* Given records
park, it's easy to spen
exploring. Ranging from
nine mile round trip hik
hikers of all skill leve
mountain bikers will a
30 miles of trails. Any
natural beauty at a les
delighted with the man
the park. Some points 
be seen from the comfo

--

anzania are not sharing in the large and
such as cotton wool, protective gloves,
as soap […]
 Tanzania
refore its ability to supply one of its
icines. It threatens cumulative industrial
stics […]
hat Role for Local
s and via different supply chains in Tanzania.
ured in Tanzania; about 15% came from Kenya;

* Task prompt
Given the records above, restate word for word only the lines starting at the one with "natural beauty at a les" and ending at the one with "be seen from the comfo".

* Solution for this task
natural beauty at a les
delighted with the man
the park. Some points 
be seen from the comfo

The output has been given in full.